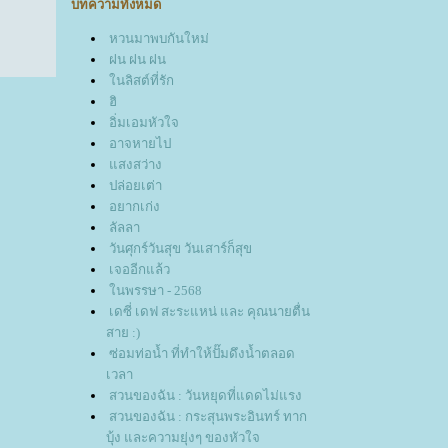
บทความทั้งหมด
หวนมาพบกันใหม่
ฝน ฝน ฝน
นลิสต์ที่รัก
ฮิ
อิ่มเอมหัวใจ
อาจหายไป
สงสว่าง
ปล่อยเต่า
อยากเก่ง
ลัลลา
วันศุกร์วันสุข วันเสาร์ก็สุข
เจออีกแล้ว
นพรรษา - 2568
เดซี่ เดฟ สะระแหน่ และ คุณนายตื่น
สาย :)
ซ่อมท่อน้ำ ที่ทำให้ปั๊มดึงน้ำตลอด
เวลา
สวนของฉัน : วันหยุดที่แดดไม่แรง
สวนของฉัน : กระสุนพระอินทร์ ทาก
บุ้ง และความยุ่งๆ ของหัวใจ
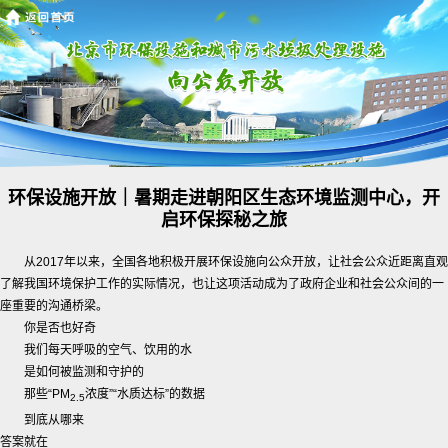
环保设施开放｜暑期走进朝阳区生态环境监测中心，开
启环保探秘之旅
从2017年以来，全国各地积极开展环保设施向公众开放，让社会公众近距离直观
了解我国环境保护工作的实际情况，也让这项活动成为了政府企业和社会公众间的一
座重要的沟通桥梁。
你是否也好奇
我们每天呼吸的空气、饮用的水
是如何被监测和守护的
那些“PM
浓度”“水质达标”的数据
2.5
到底从哪来
答案就在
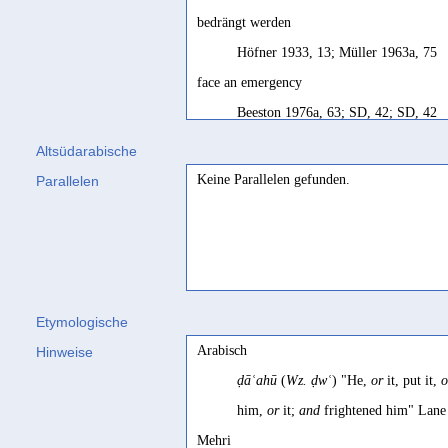
bedrängt werden
Höfner 1933, 13; Müller 1963a, 75
face an emergency
Beeston 1976a, 63; SD, 42; SD, 42
faire face à une situation critique
Altsüdarabische
SD français, 42
Keine Parallelen gefunden.
Parallelen
fight
Beeston 1937a, 84; Biella 1982, 434
opprimer
Jamme 1956e, 168
Etymologische
Arabisch
Hinweise
ḍāʿahū
(
Wz. ḍwʿ
) "He,
or
it, put it,
o
him,
or
it;
and
frightened him" Lane
Mehri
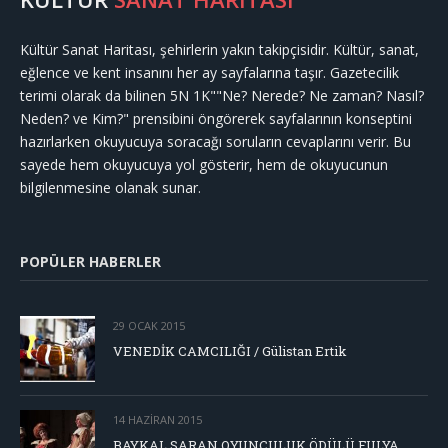
Kültür Sanat Haritası, şehirlerin yakın takipçisidir. Kültür, sanat,
eğlence ve kent insanını her ay sayfalarına taşır. Gazetecilik
terimi olarak da bilinen 5N 1K""Ne? Nerede? Ne zaman? Nasıl?
Neden? ve Kim?" prensibini öngörerek sayfalarının konseptini
hazırlarken okuyucuya soracağı soruların cevaplarını verir. Bu
sayede hem okuyucuya yol gösterir, hem de okuyucunun
bilgilenmesine olanak sunar.
POPÜLER HABERLER
29 OCAK 2015
VENEDİK CAMCILIĞI / Gülistan Ertik
14 HAZIRAN 2015
BAYKAL SARAN OYUNCULUK ÖDÜLÜ FULYA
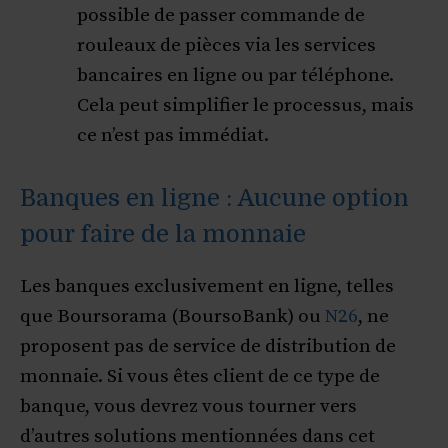
possible de passer commande de
rouleaux de pièces via les services
bancaires en ligne ou par téléphone.
Cela peut simplifier le processus, mais
ce n’est pas immédiat.
Banques en ligne : Aucune option
pour faire de la monnaie
Les banques exclusivement en ligne, telles
que Boursorama (BoursoBank) ou
N26
, ne
proposent pas de service de distribution de
monnaie. Si vous êtes client de ce type de
banque, vous devrez vous tourner vers
d’autres solutions mentionnées dans cet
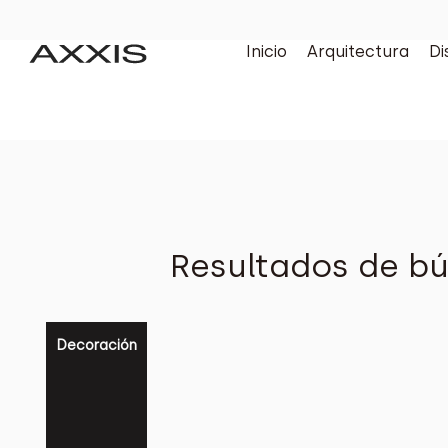
Inicio
Arquitectura
Di
Resultados de bú
Decoración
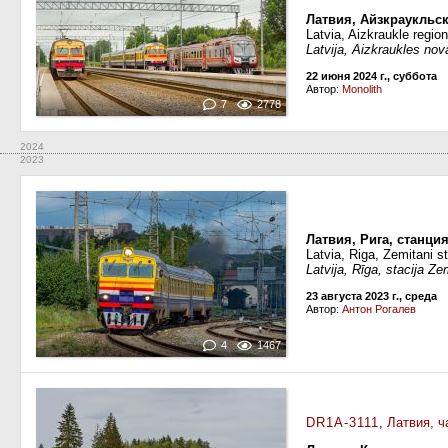
Латвия, Айзкраукльск
Latvia, Aizkraukle region
Latvija, Aizkraukles nov
22 июня 2024 г., суббота
Автор:
Monolith
7
2778
2024
2023
Латвия, Рига, станци
Latvia, Riga, Zemitani st
Latvija, Rīga, stacija Ze
23 августа 2023 г., среда
Автор:
Антон Рогалев
4
1467
DR1A-3111
,
Латвия, ч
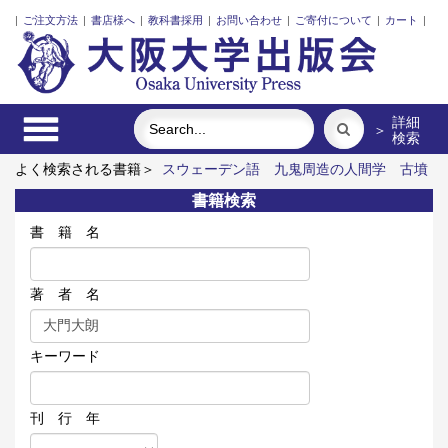
|
ご注文方法
|
書店様へ
|
教科書採用
|
お問い合わせ
|
ご寄付について
|
カート
|
詳細
＞
検索
よく検索される書籍＞
スウェーデン語
九鬼周造の人間学
古墳
時代史の展開と東北社会
オンデマンド版 簡明ウズベク語辞典
書籍検索
ワーキングメモリと人間の知性
関係人口の社会学
書 籍 名
著 者 名
キーワード
刊 行 年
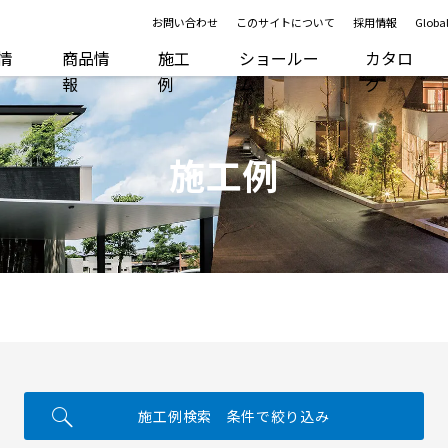
お問い合わせ
このサイトについて
採用情報
Global
R情
商品情
施工
ショールー
カタロ
報
例
ム
グ
施工例
施工例検索 条件で絞り込み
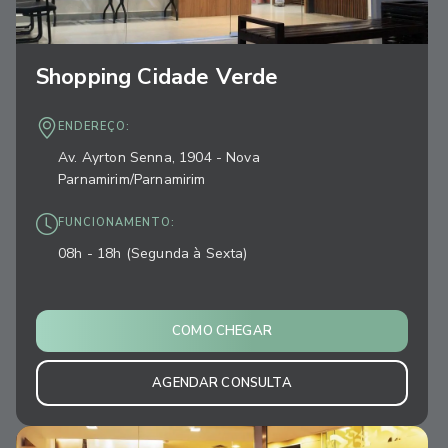
Shopping Cidade Verde
ENDEREÇO:
Av. Ayrton Senna, 1904 - Nova
Parnamirim/Parnamirim
FUNCIONAMENTO:
08h - 18h (Segunda à Sexta)
COMO CHEGAR
AGENDAR CONSULTA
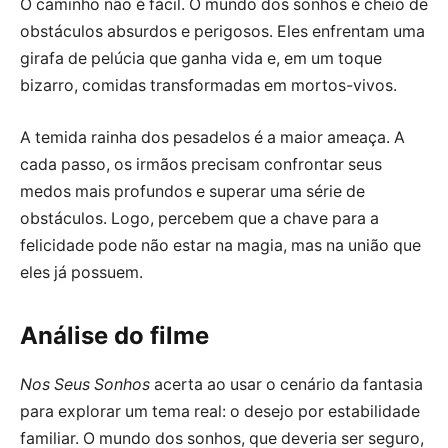
O caminho não é fácil. O mundo dos sonhos é cheio de
obstáculos absurdos e perigosos. Eles enfrentam uma
girafa de pelúcia que ganha vida e, em um toque
bizarro, comidas transformadas em mortos-vivos.
A temida rainha dos pesadelos é a maior ameaça. A
cada passo, os irmãos precisam confrontar seus
medos mais profundos e superar uma série de
obstáculos. Logo, percebem que a chave para a
felicidade pode não estar na magia, mas na união que
eles já possuem.
Análise do filme
Nos Seus Sonhos
acerta ao usar o cenário da fantasia
para explorar um tema real: o desejo por estabilidade
familiar. O mundo dos sonhos, que deveria ser seguro,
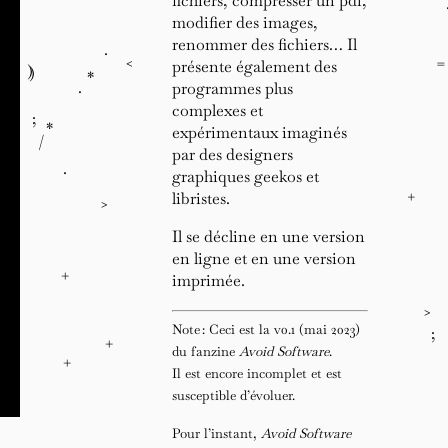
fichiers, compresser un pdf,
>
.
modifier des images,
)
;
renommer des fichiers… Il
*
.
<
=
présente également des
=
)
)
*
.
programmes plus
/
complexes et
.
;
{
*
}
expérimentaux imaginés
/
par des designers
.
graphiques geekos et
<
<
+
libristes.
>
/
)
_
Il se décline en une version
>
}
*
en ligne et en une version
{
+
imprimée.
<
/
>
Note : Ceci est la v0.1 (mai 2023)
_
;
/
+
/
du fanzine
Avoid Software
.
+
)
Il est encore incomplet et est
=
=
susceptible d’évoluer.
/
Pour l’instant,
Avoid Software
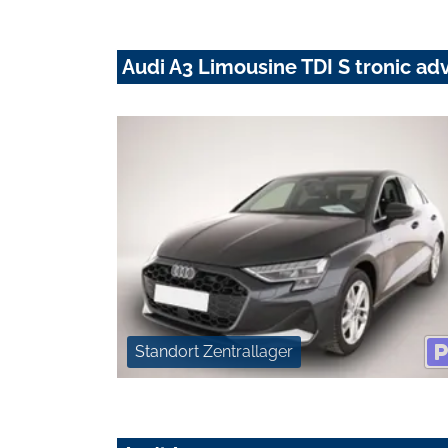
Audi A3 Limousine TDI S tronic a
Standort Zentrallager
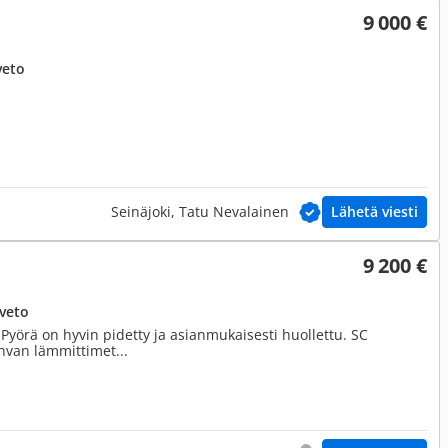
9 000 €
veto
Seinäjoki, Tatu Nevalainen
Lähetä viesti
9 200 €
uveto
Pyörä on hyvin pidetty ja asianmukaisesti huollettu. SC
ahvan lämmittimet...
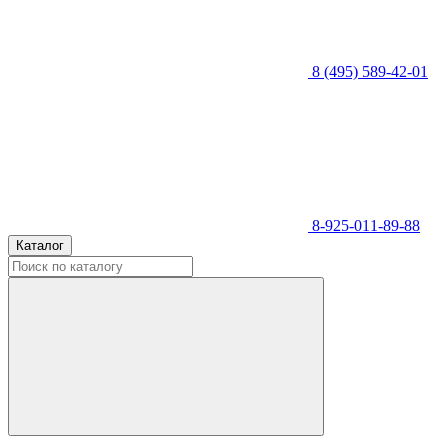
8 (495) 589-42-01
8-925-011-89-88
Каталог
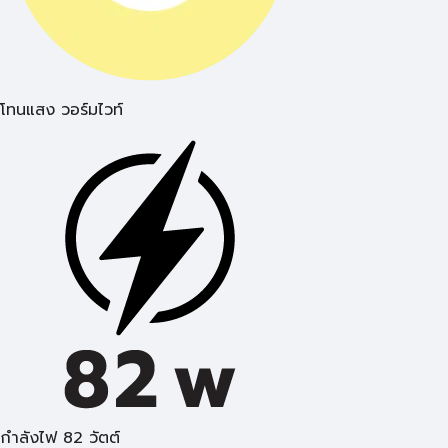
โทนแสง วอร์มไวท์
กำลังไฟ 82 วัตต์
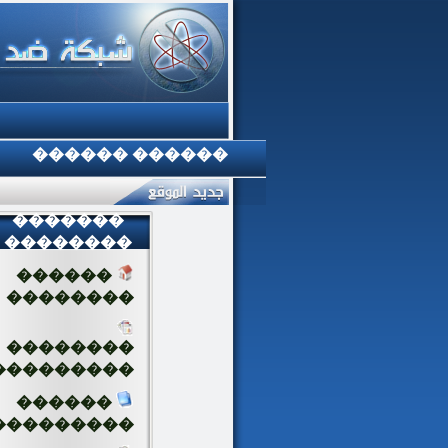
������ ������
�������
��������
������
��������
��������
���������
������
���������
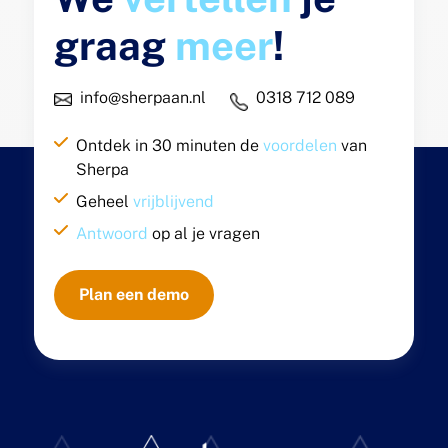
graag
meer
!
info@sherpaan.nl
0318 712 089
Ontdek in 30 minuten de
voordelen
van
Sherpa
Geheel
vrijblijvend
Antwoord
op al je vragen
Plan een demo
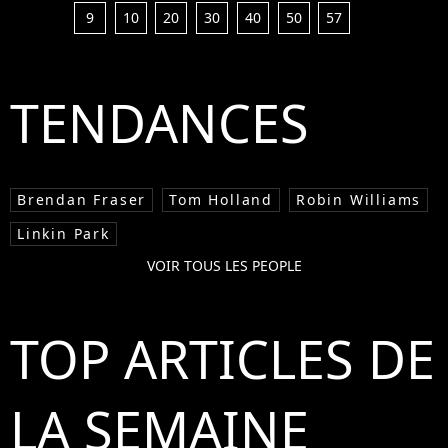
9
10
20
30
40
50
57
TENDANCES
Brendan Fraser
Tom Holland
Robin Williams
Linkin Park
VOIR TOUS LES PEOPLE
TOP ARTICLES DE
LA SEMAINE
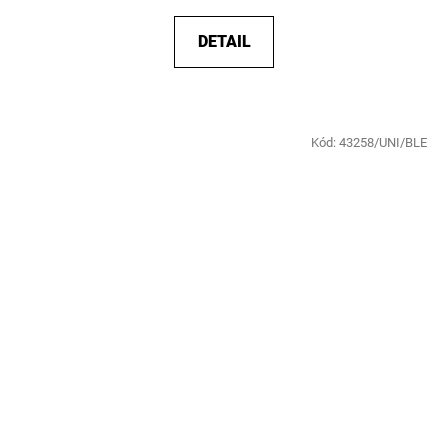
DETAIL
Kód:
43258/UNI/BLE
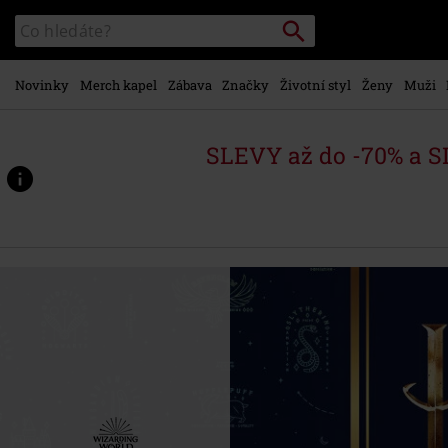
Přejít k
Vyhledávání
Katalog
hlavnímu
vyhledávání
obsahu
Novinky
Merch kapel
Zábava
Značky
Životní styl
Ženy
Muži
SLEVY až do -70% a 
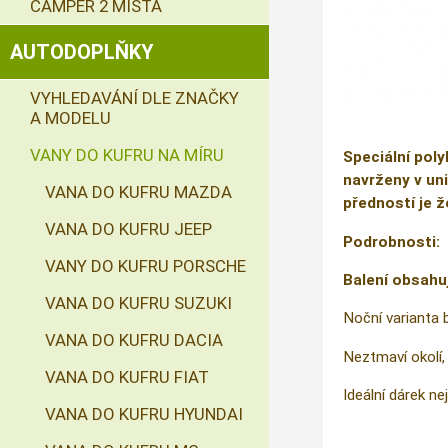
CAMPER 2 MÍSTA
AUTODOPLŇKY
VYHLEDAVÁNÍ DLE ZNAČKY
A MODELU
VANY DO KUFRU NA MÍRU
Speciální poly
navrženy v uni
VANA DO KUFRU MAZDA
předností je ž
VANA DO KUFRU JEEP
Podrobnosti:
VANY DO KUFRU PORSCHE
Balení obsahu
VANA DO KUFRU SUZUKI
Noční varianta 
VANA DO KUFRU DACIA
Neztmaví okolí, 
VANA DO KUFRU FIAT
Ideální dárek nej
VANA DO KUFRU HYUNDAI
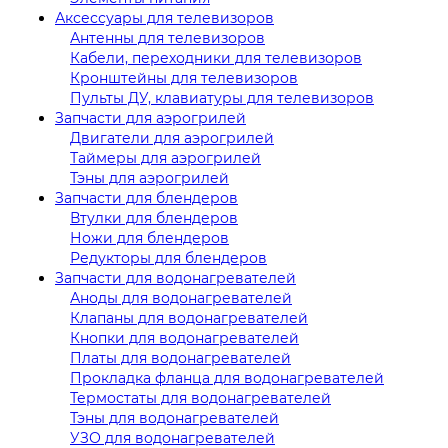
Аксессуары для телевизоров
Антенны для телевизоров
Кабели, переходники для телевизоров
Кронштейны для телевизоров
Пульты ДУ, клавиатуры для телевизоров
Запчасти для аэрогрилей
Двигатели для аэрогрилей
Таймеры для аэрогрилей
Тэны для аэрогрилей
Запчасти для блендеров
Втулки для блендеров
Ножи для блендеров
Редукторы для блендеров
Запчасти для водонагревателей
Аноды для водонагревателей
Клапаны для водонагревателей
Кнопки для водонагревателей
Платы для водонагревателей
Прокладка фланца для водонагревателей
Термостаты для водонагревателей
Тэны для водонагревателей
УЗО для водонагревателей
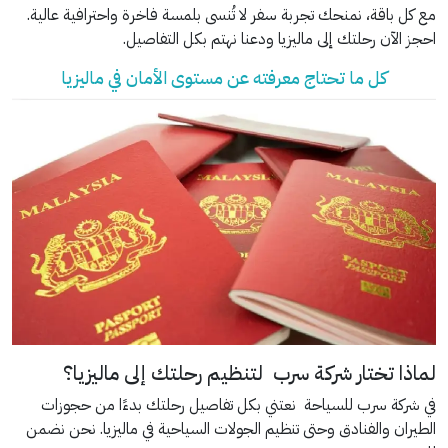
مع كل باقة، نمنحك تجربة سفر لا تُنسى بلمسة فاخرة واحترافية عالية.
احجز الآن رحلتك إلى ماليزيا ودعنا نهتم بكل التفاصيل.
كل ما تحتاج معرفته عن مستوى الأمان في ماليزيا
لماذا تختار شركة سرب لتنظيم رحلتك إلى ماليزيا؟
في شركة سرب للسياحة نعتني بكل تفاصيل رحلتك بدءًا من حجوزات
الطيران والفنادق وحتى تنظيم الجولات السياحية في ماليزيا. نحن نضمن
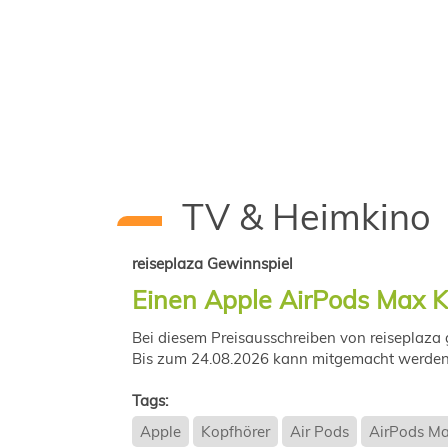
TV & Heimkino
reiseplaza Gewinnspiel
Einen Apple AirPods Max K
Bei diesem Preisausschreiben von reiseplaza 
Bis zum 24.08.2026 kann mitgemacht werden
Tags:
Apple
Kopfhörer
Air Pods
AirPods M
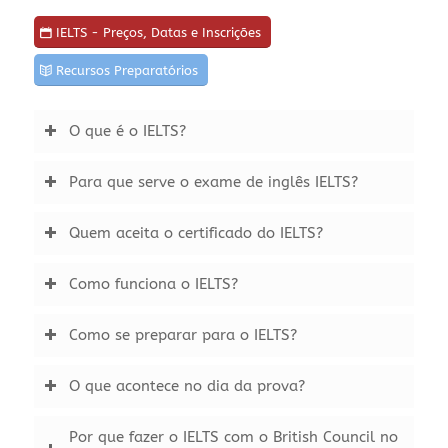
IELTS - Preços, Datas e Inscrições
Recursos Preparatórios
O que é o IELTS?
Para que serve o exame de inglês IELTS?
Quem aceita o certificado do IELTS?
Como funciona o IELTS?
Como se preparar para o IELTS?
O que acontece no dia da prova?
Por que fazer o IELTS com o British Council no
:::::
Could you show every line of the material that includes the string "ligne"?

§ **Exercise answer**
bancaires en ligne ou par téléphone.
Banques en ligne : Aucune option
Les banques exclusivement en ligne, telles
en ligne et en une version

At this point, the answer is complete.